Below the averages, the distribution of pain is widening. Higher-income and more secure workers have remained relatively insulated so far, while those concentrated in cyclical and service-oriented roles are beginning to feel the squeeze. Retail, hospitality, and temporary positions are seeing reduced hours as firms look to preserve margins without resorting to outright layoffs. The number of people working part-time for economic reasons rose by roughly 900,000 between September and November, as employers cut schedules rather than headcount. Short-term unemployment increased by more than 300,000 over the same period, signaling that job separations began to accelerate late in the fall. These shifts rarely dominate headlines, but together they point to a labor market fraying at the edges well before any formal recession call.
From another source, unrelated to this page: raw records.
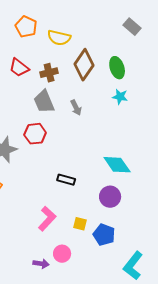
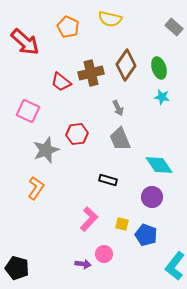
yellow semicircle: (59, 38) -> (110, 19), moved
red trapezoid: (19, 68) -> (61, 82), moved
brown cross: (49, 73) -> (91, 73), size x1.4
gray trapezoid: (44, 102) -> (120, 139), moved

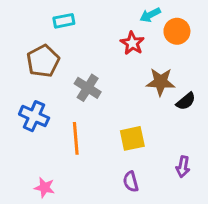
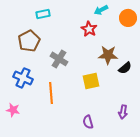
orange circle: (177, 31) -> (128, 18), moved
yellow square: (132, 138) -> (91, 81), moved
pink star: (44, 188) -> (13, 110), moved

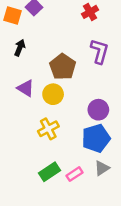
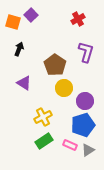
yellow circle: (53, 94) -> (64, 88), moved
green rectangle: (49, 172) -> (44, 141), moved
pink rectangle: (75, 174) -> (70, 145), moved, turned 56

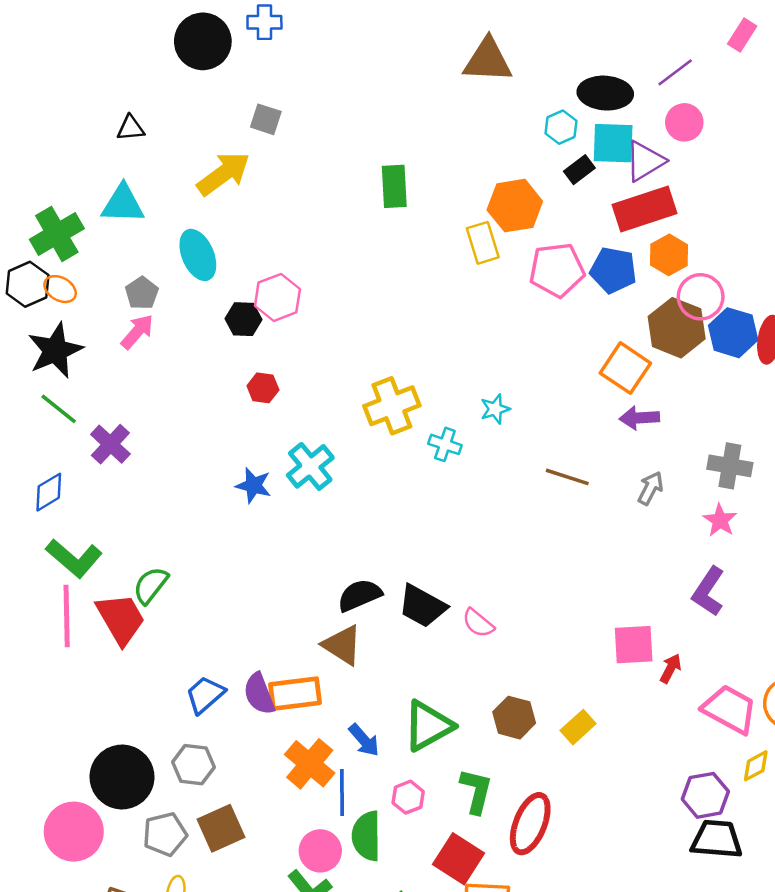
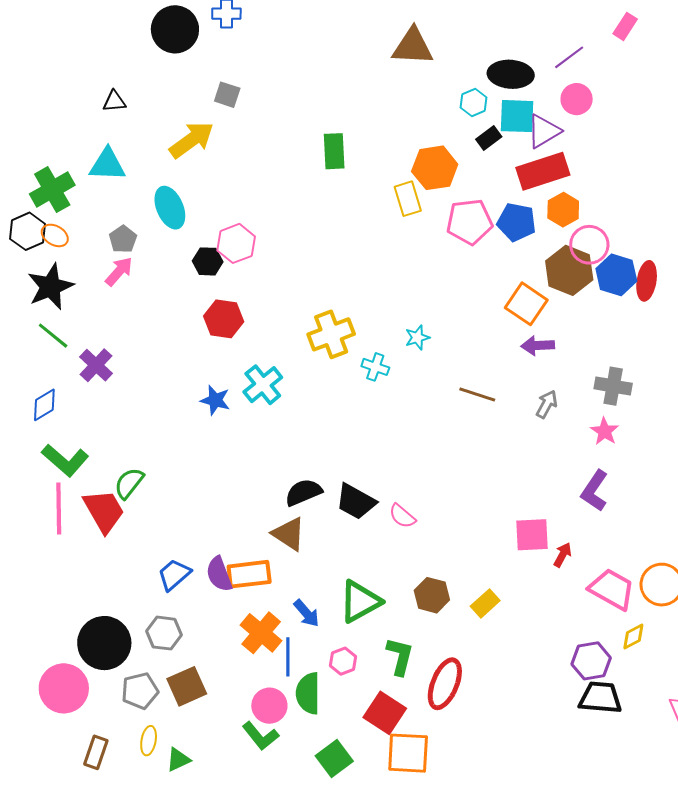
red hexagon: (263, 388) -> (224, 319), size x1.5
One mitigating factor remains. Initial unemployment claims are still low by historical standards, suggesting that mass layoffs have not yet materialized. That has limited immediate damage. It also leaves room for conditions to worsen if hiring freezes harden into cuts. A labor market that stops adding jobs doesn’t remain in that state indefinitely.
The labor market’s slide is an omen for the broader economy. Employment is often considered a lagging indicator, typically weakening after growth slows. In this cycle, however, it may be offering an unusually early warning. If so, late 2025 could come to be seen as the period when the economy quietly peaked and began to slip. Officially, the U.S. has not entered a recession. But for workers facing reduced hours, stagnant pay, or rising unemployment, the distinction feels academic. Either the job engine reignites soon, or the under-the-surface weakness now evident in the labor market will pull the broader economy into its undertow.